Critcs' Pick: Jennie C. Jones

Artforum
February 5, 2016

Amplification, absorption, reverberation, tone, displacement, diffusion—any encounter with the work of Jennie C. Jones demands that a viewer repeatedly wrestle with transmutation, the vocabulary from the science of sound doing double duty in the service of ekphrasis. And the rabbit hole goes deeper, as those keywords also describe the dynamics of social change and race. Indeed, Jones encourages such readings with her punning titles, Solo, Vertical, into Crescendo (Light), 2013, or Score for Sustained Blackness Set 2, 2014. Such is the sparkling noise of the artist’s first mid-career survey, as curated by Valerie Cassel Oliver.

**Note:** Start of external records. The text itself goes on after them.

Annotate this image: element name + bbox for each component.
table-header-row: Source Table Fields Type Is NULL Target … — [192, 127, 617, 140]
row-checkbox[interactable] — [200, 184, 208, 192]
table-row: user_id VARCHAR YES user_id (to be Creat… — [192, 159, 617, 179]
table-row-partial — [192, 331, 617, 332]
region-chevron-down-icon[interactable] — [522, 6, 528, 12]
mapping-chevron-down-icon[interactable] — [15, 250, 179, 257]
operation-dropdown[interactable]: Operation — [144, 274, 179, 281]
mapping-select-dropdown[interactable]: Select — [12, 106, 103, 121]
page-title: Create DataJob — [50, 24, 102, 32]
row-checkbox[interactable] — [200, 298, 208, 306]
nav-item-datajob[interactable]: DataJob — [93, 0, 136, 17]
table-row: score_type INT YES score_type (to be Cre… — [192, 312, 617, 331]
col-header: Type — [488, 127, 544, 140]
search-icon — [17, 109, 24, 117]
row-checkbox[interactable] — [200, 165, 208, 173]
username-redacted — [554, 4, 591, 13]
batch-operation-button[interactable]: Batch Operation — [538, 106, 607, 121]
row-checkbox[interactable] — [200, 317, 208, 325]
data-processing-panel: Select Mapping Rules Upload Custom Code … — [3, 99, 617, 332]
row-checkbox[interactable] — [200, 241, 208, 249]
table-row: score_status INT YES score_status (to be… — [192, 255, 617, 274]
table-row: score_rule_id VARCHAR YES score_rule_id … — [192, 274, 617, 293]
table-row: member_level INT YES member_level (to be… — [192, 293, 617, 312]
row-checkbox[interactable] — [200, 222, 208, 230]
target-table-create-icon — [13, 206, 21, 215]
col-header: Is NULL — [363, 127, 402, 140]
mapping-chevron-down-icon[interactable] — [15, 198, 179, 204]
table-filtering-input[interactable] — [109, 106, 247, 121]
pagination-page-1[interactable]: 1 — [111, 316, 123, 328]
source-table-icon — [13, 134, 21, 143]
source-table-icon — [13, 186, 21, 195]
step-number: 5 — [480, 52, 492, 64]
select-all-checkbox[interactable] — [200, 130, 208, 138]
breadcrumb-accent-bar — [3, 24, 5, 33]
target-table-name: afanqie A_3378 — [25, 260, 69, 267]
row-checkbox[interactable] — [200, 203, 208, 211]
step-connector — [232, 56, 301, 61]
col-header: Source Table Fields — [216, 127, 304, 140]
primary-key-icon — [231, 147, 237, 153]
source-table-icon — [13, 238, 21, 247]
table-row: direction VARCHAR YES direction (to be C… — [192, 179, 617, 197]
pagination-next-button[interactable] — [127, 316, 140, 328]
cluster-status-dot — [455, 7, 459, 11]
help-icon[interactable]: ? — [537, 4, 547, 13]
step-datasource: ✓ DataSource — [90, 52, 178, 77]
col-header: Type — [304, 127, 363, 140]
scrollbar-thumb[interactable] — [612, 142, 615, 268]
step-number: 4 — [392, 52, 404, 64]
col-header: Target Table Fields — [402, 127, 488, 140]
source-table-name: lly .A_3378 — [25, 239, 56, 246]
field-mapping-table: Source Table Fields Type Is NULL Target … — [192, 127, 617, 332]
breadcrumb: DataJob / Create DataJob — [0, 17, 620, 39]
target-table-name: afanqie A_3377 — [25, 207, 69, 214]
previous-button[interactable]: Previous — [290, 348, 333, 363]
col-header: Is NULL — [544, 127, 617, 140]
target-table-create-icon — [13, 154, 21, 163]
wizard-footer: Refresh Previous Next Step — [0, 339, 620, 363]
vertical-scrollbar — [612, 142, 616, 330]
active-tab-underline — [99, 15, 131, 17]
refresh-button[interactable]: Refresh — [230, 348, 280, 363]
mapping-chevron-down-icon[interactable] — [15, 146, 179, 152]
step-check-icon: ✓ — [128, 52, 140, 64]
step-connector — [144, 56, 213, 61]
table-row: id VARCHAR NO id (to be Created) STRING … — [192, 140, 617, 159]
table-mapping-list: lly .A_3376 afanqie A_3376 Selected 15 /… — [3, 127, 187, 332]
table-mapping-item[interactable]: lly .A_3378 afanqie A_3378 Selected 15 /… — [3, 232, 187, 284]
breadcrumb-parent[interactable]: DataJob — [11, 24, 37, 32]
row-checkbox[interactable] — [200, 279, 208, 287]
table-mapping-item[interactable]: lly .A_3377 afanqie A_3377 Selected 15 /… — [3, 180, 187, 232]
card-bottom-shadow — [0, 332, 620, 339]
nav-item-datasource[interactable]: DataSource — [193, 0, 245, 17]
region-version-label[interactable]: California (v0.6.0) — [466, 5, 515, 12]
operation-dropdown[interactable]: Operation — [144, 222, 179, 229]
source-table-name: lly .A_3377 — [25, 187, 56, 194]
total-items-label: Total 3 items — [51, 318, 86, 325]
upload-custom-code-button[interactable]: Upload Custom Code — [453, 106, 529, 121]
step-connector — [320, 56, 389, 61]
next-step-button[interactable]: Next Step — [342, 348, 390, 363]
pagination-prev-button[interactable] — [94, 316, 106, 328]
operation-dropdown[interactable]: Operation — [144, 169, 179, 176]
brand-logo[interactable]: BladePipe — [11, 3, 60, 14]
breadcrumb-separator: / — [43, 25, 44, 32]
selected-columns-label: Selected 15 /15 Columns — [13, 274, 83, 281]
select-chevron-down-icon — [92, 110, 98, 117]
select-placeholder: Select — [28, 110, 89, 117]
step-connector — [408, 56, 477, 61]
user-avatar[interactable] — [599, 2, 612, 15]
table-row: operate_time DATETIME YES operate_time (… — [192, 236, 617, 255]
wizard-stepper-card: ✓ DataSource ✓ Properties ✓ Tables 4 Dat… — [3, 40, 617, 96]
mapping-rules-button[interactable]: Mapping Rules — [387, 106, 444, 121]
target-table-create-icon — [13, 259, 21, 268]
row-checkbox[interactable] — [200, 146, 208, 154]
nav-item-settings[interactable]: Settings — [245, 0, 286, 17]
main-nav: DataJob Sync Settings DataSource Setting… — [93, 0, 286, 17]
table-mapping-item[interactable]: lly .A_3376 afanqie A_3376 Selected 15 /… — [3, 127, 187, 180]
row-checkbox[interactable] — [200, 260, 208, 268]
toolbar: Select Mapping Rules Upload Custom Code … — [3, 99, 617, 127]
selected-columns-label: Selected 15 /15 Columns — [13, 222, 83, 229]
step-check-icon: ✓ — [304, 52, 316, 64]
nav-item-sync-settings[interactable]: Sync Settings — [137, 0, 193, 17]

For all the sound, and talk about sound, though, it’s a quiet show—a concerted, almost hermetic succession of series and suites. Jones’s ongoing 2011 series “Acoustic Paintings,” constructed with acoustic paneling, are well represented. Much is gained in viewing the artist’s conceptually ambitious works in the context of a broad retrospective, as their sum total deftly knits together an array of sometimes convergent, but more often divergent, social histories of avant-garde musical and visual traditions. Like the fabric used for pop filters and speaker grills, Jones’s works sieve out particularly resonant sounds and materials. The effect is often a shimmy shake between critique and adoration. For example, the staccato scatting of Ella Fitzgerald is stretched to a high tone and capped with an almost campy canned sound of breaking glass in the audio collage Ella, Scat, Shatter (Short Version), 2008. It references an almost certainly campy 1972 commercial for Memorex audio cassette tapes, wherein Fitzgerald hits a glass-shattering note at the end. Add fidelity to that list of words. Also: rarefaction (or what an artist does for a payday).

Shatter the glass again, Ella; play me out, Jennie.